On Tue, Jul 21, 2009 at 10:42 AM, Eugene Eric Kim eekim@blueoxen.comwrote:
We'll start seeding Meta with what we know (and probably quite a bit of what we don't) today, and I'll look forward to reading other people's thoughts.
That will be great.
There's a tradeoff between starting with a blank slate and the need to re-establish a community and a set of norms. My gut tells me that a blank slate is better for this project, but I'm open to other feedback.
Can you say more about your gut feelings here? What is the tradeoff specifically, and the purpose of the blank slate? (how would the first hundred pages be populated, for instance?) I am particularly concerned that the planning discussions not be launched only in english, or expected to be in english with sporadic other communication... and Meta is likely the best place to get hundreds of translators watching new pages and updates.
Please take my Chandler calendar with a grain of salt. We're just getting started, and it's incomplete. My main task right now is listening, and that hasn't necessarily been articulated on my calendar.
Cool, and many thanks for sharing your calendar! We should all do that. I was wondering about versioning - a pity it's not supported. A wiki list and bugzilla project should work as well. Someone just needs to write the eek-chand-to-wiki script :)
The best way existing community members can help with this process is to engage, be patient, and be open. It's a bit easier for me, because I'm not a complete outsider, and I've been part of the Wiki community for a long time.
Our community isn't limited to editors. Everyone involved in the strategic planning process, including the BS team, are community members -- presumably that's part of why they got involved with such a non-traditional effort. But if people don't see themselves as part of the community - don't communicate the way the community does with one another b/c they feel like outsiders - it's harder to collaborate.
For others, wrapping their heads around transparency and large-scale engagement might be a bit of a shock to their system.

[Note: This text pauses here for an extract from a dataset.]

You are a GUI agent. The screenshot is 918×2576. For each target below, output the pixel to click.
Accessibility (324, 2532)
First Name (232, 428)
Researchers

Understand that this is a learning process for _all_ of us,
Absolutely.
and embrace this as a learning process for yourselves as well.
It's not 'us' and 'you'... we're all trying to get a grip on an interesting and wholly unsolved problem, with lots of information, processes, and ideas to internalize.
I would like to learn a great many things - about what BS does as an organization, what strategic planning processes are like (in variety, scope, and detail), what the Foundation (with the institutional experience in its staff) thinks makes for a good roadmap and timeline for different phases of dicsussion and planning, how to differentiate between short, medium and long-term planning within a fixed timeframe, what organizations BS or others consider similar enough that one should take lessons from their own historical strategic planning processes.
The editing community has one advantage over the rest of the community : the scalability of their work, knowledge, and ideas. They collaborate with one another in their daily work and debate in a way that allows others to engage them instantly and simply, without waiting for specific meeting times, polished drafts, or sporadic private interactions. I hope this is one of the first lessons shared.